Riassunto: a San Marco in Lamis, cittadina nota (agli addetti ai lavori) per aver dato i natali al direttore spirituale di Padre Pio, il Venerdì Santo si è svolta la processione annuale dietro alla Croce, con la sola differenza che, questa volta, i fedeli erano pochi, ben distanziati e qualcuno con la mascherina sul volto. Come si è visto benissimo nei summentovati tiggì. E’ quello che fanno tutti gli italiani, e non solo, quando vanno al supermercato.

Ma nella testa dei c.d. laici il supermercato è necessario per vivere, la processione no. E nemmeno la Messa, e nemmeno una visita al Santissimo. Nel Neue Kurs della Chiesa la salute del corpo è più importante di quella dell’anima, perciò il parroco incriminato ha dovuto scusarsi, ben sapendo che né il suo vescovo né gli altri presuli lo avrebbero difeso. Anzi, gli avrebbero dato addosso per averli infastiditi dovendo smarcarsi dal nugolo di c.d. giornalisti che li subissavano di telefonate e richieste di interviste.

Personalmente, prima delle elezioni, fui intervistato per strada da una specie di cialtrone col microfono in mano: le sue domande erano così incalzanti, così cretine, così tese a mettermi in bocca parole che non intendevo pronunciare, che dovetti mandarlo a quel paese in malo modo. Triste modo di guadagnarsi il pane, eppure così ambito da caterve di giovani ingenui e disinformati.

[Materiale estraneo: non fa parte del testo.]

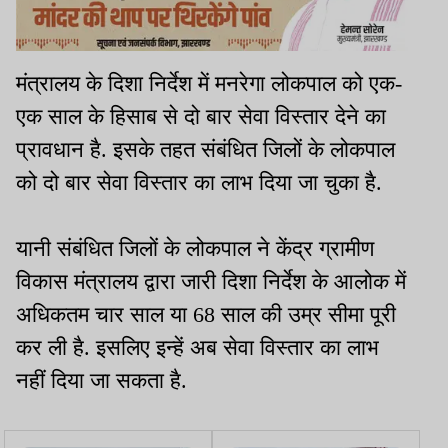
मंत्रालय के दिशा निर्देश में मनरेगा लोकपाल को एक-
एक साल के हिसाब से दो बार सेवा विस्तार देने का
प्रावधान है. इसके तहत संबंधित जिलों के लोकपाल
को दो बार सेवा विस्तार का लाभ दिया जा चुका है.
यानी संबंधित जिलों के लोकपाल ने केंद्र ग्रामीण
विकास मंत्रालय द्वारा जारी दिशा निर्देश के आलोक में
अधिकतम चार साल या 68 साल की उम्र सीमा पूरी
कर ली है. इसलिए इन्हें अब सेवा विस्तार का लाभ
नहीं दिया जा सकता है.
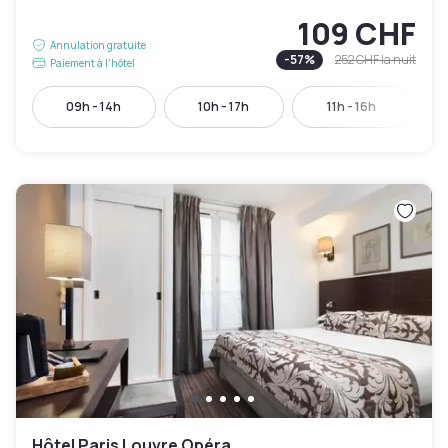
109 CHF
Annulation gratuite
-
57
%
252 CHF
la nuit
Paiement à l'hôtel
09h - 14h
10h - 17h
11h - 16h
Hôtel Paris Louvre Opéra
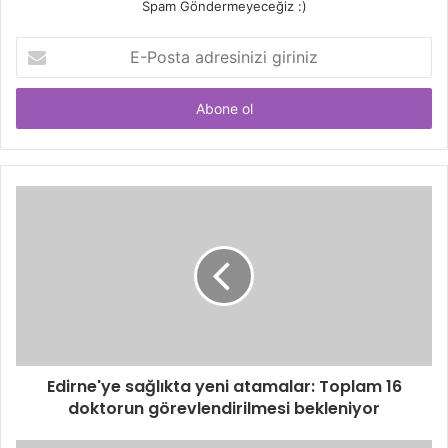
Spam Göndermeyeceğiz :)
E-
Posta
adresinizi
giriniz
Edirne'ye sağlıkta yeni atamalar: Toplam 16
doktorun görevlendirilmesi bekleniyor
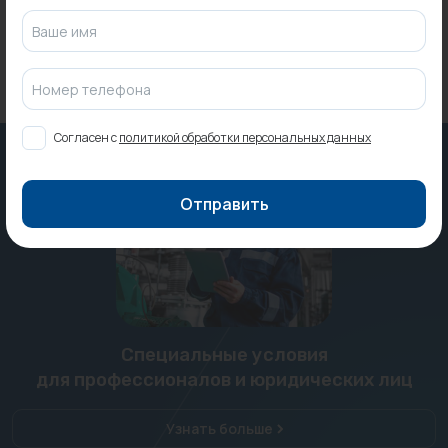
Ваше имя
Номер телефона
Согласен с
политикой обработки персональных данных
Отправить
Специальные условия
для профессионалов и юридических лиц
Узнать больше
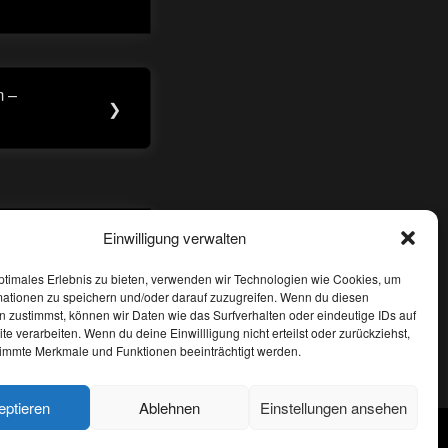
m –
❯
Einwilligung verwalten
ptimales Erlebnis zu bieten, verwenden wir Technologien wie Cookies, um
mationen zu speichern und/oder darauf zuzugreifen. Wenn du diesen
 zustimmst, können wir Daten wie das Surfverhalten oder eindeutige IDs auf
te verarbeiten. Wenn du deine Einwillligung nicht erteilst oder zurückziehst,
immte Merkmale und Funktionen beeinträchtigt werden.
tsch
eptieren
Ablehnen
Einstellungen ansehen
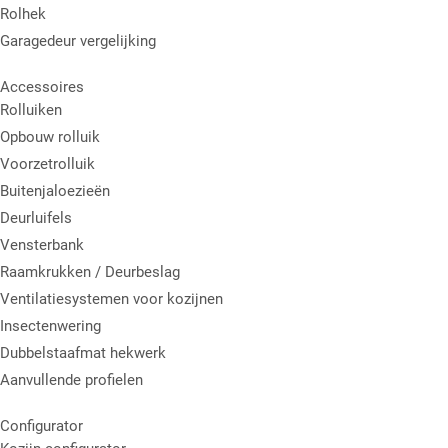
Rolhek
Garagedeur vergelijking
Accessoires
Rolluiken
Opbouw rolluik
Voorzetrolluik
Buitenjaloezieën
Deurluifels
Vensterbank
Raamkrukken / Deurbeslag
Ventilatiesystemen voor kozijnen
Insectenwering
Dubbelstaafmat hekwerk
Aanvullende profielen
Configurator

La processione in San Marco in Lamis era stata concordata col sindaco, e pure lui è stato costretto a chiedere perdono in diretta. Bah, almeno, lui, lo ha fatto con voce chiara e forte. Invece il parroco muoveva a pietà: voce esile, sguardo basso, spalle rattrappite, pareva sul punto di scoppiare in lacrime. Eppure, in questo schizofrenico Nuovo Corso ecclesiale (la messa di Pasqua in latino e greco!), lo stesso papa Francesco aveva raccomandato ai preti di non fare i donabbondi, cioè di avere coraggio.

Diceva C. S. Lewis che il coraggio non è una virtù tra le altre, ma è la «forma» di tutte le virtù. Cioè, per esercitare qualunque virtù ci vuole, prima, il coraggio. Ricordo un battibecco tra due medici specialisti, uno che chiudeva il telefono nel weekend e l’altro che lo lasciava aperto per i suoi pazienti. Il secondo rimproverava il primo: ma allora perché hai fatto il medico?

La stessa cosa si può dire al clero: se non vuoi noie, perché non cambi mestiere? Mestiere, già. Agghiaccio all’idea di un clero sposato: forse risolverà il problema amazzonico, ma di certo riempirà la categoria di disoccupati (e, com’è noto, ce ne sono tanti) che troveranno ristoro al loro essere a spasso, visto che possono sposare la fidanzata e avere la casa gratis. Il procuratore di Foggia si sentirà rispondere, come san Pietro: «Giudichi lei se è più giusto obbedire a Dio o agli uomini»? Così faceva il vescovo di Münster von Galen, che aveva di fronte il nazismo, mica Di Maio: si ricordava della parola del suo Capo: «Chi si vergognerà di me davanti agli uomini…».

Consigliamo la visione de Il compagno don Camillo, in cui il protagonista, nella Russia sovietica, spintona un pope che, per paura, si era nascosto e non andava a confessare una moribonda.